Thurtell presents a very disturbing discussion about how the Common Core State Standards for English Language Arts (CCSS-ELA) actually intrude – in a damaging way – into other academic disciplines, including history. Thurtell, who holds a Doctorate from Columbia and has taught history at one of the more upscale New York City area suburban high schools, probably has some idea about what he is talking about.

Writes Thurtell:

“It is my contention that the CCSS express an antipathy to the humanities in general and insensitivity to the practice of history in particular, and that this problem is closely related to their non-historical approach to historical texts. This approach also permits the allocation of historical texts to English teachers, most of whom are untrained in the study of history, and leads to history standards that neglect the distinctiveness of the discipline. If implemented as their authors intend, the common core will damage history education (emphasis added).”

Thurtell points out that reading for English class is different from reading for true historical perspective, a vitally important point that totally escaped the framers of the CCSS-ELA.

Thurtell also points to comments made by high school English teacher Jeremiah Chaffee in 2012 about how a Common Core inspired reading lesson Chaffee was required to help create on the Gettysburg Address was simply a disaster.

Writes Chaffee:

“I was struck by how out of sync the Common Core is with what I consider to be good teaching.”

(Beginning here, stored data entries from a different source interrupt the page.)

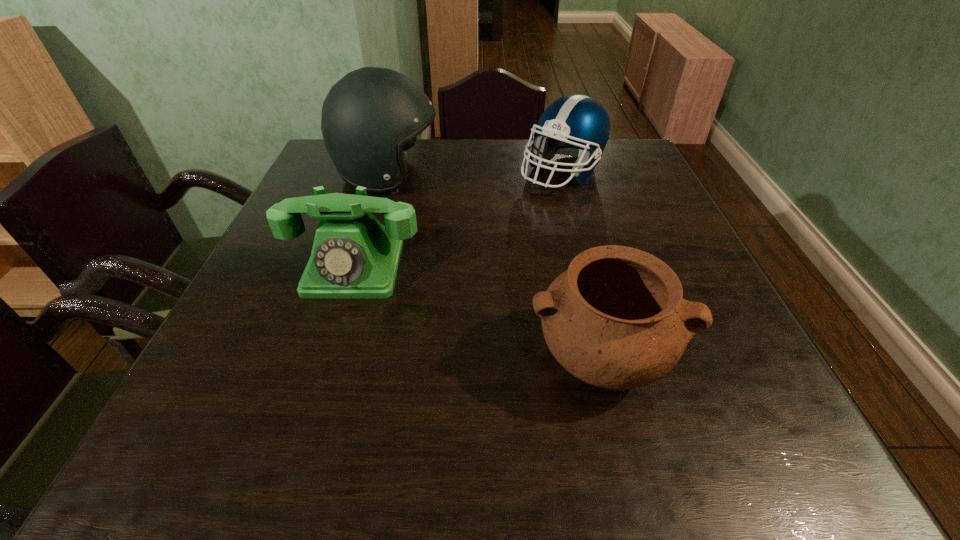 At what (x,y) coordinates should I click in order to perform the action: click on telephone that is positioned at the left edge. Please return your answer as a coordinate pair (x, y). This screenshot has height=540, width=960. Looking at the image, I should click on (353, 256).

The width and height of the screenshot is (960, 540). Find the location of `football helmet that is positioned at the right edge`. football helmet that is positioned at the right edge is located at coordinates click(576, 125).

I want to click on pottery located in the right edge section of the desktop, so click(616, 318).

This screenshot has width=960, height=540. In order to click on object positioned at the far left corner in this screenshot , I will do 371,117.

Locate an element on the screen. The width and height of the screenshot is (960, 540). object that is at the far right corner is located at coordinates (576, 125).

This screenshot has width=960, height=540. Find the location of `free space at the far edge of the desktop`. free space at the far edge of the desktop is located at coordinates (516, 146).

The height and width of the screenshot is (540, 960). Identify the location of free space at the near edge of the desktop. (523, 449).

Where is `free spot at the left edge of the desktop`? This screenshot has height=540, width=960. free spot at the left edge of the desktop is located at coordinates (267, 253).

I want to click on vacant space at the right edge of the desktop, so click(x=645, y=204).

I want to click on free space at the near left corner of the desktop, so click(x=244, y=457). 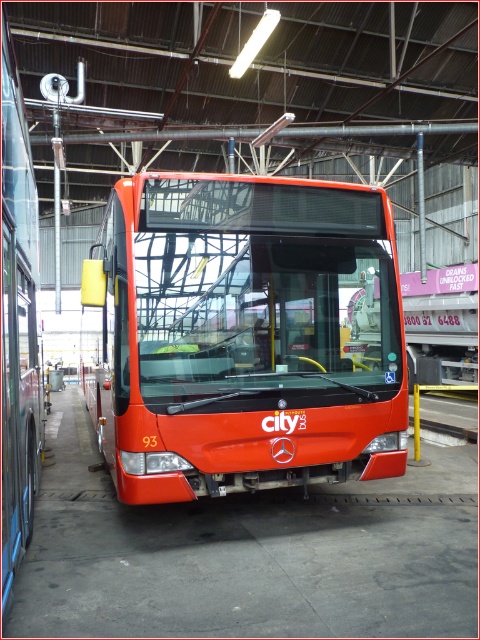 Does shiny red bus at center have a larger size compared to shiny orange bus at center?

Actually, shiny red bus at center might be smaller than shiny orange bus at center.

Does shiny red bus at center appear on the right side of shiny orange bus at center?

Yes, shiny red bus at center is to the right of shiny orange bus at center.

Where is `shiny red bus at center`? This screenshot has height=640, width=480. shiny red bus at center is located at coordinates (243, 336).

Chaffee’s team looked at an exemplar lesson on the Gettysburg Address from Common Core reference materials. He says:

“Most of it was too scripted. It spelled out what types of questions to ask, what types of questions not to ask, and essentially narrowed any discussion to obvious facts and ideas from the speech (emphasis added).”

He continues:

“This gives students a text they have never seen and asks them to read it with no preliminary introduction. This mimics the conditions of a standardized test on which students are asked to read material they have never seen and answer multiple choice questions about the passage.”

Imagine that. Students are presented with the Gettysburg Address without any context of the time and reasons leading up to its presentation. In fact, students who know some of the historical background are prevented from bringing that into the discussion. The reading exercise is to be totally based on the passage alone. That enslaves Lincoln’s famous speech as nothing more than a passage from a Dick and Jane reader!

I find it notable that even English teacher Chaffee understands the serious historical errors created by plucking the Gettysburg Address out of its historical context and making it into a dull English class exercise in, well, just reading words.

Thus, as the history war heats up, we find both English and history teachers lining up to pass the ammunition to National Review artilleryman Kurtz.

One more point in closing – Craig Thurtell, who I mentioned earlier, also said this:

“’Social Studies’ does not constitute a discipline; rather, it is a grouping of social science disciplines for K-12 grade levels that is rarely found in higher education. The combination has its origins in the Progressive era, a time when many, though not all, professional educators favored downgrading traditional areas of study like classical literature and history, as mass immigration transformed the U.S. population and led to advocacy of a more “practical,” less academic curriculum. Unfortunate consequences ensued, and now the CCSS has provided one more example.”

I mention social studies here because the Kentucky Board of Education will soon consider new social studies standards for Kentucky. If the flap over the AP U.S. History Course provides any clues, Kentuckians need to pay a lot of attention to this process and let board members know right now that this state will not tolerate an uneven and biased presentation of our country’s history that ignores the many important contributions, as well as the mistakes, our forefathers made in founding this country. Most definitely, the whole adoption process and the materials actually being considered for adoption MUST be open to the public and our teachers. The process must be conducted in a careful and reasoned way (read, not rushed like CCSS adoption) that will allow the public ample time to be involved.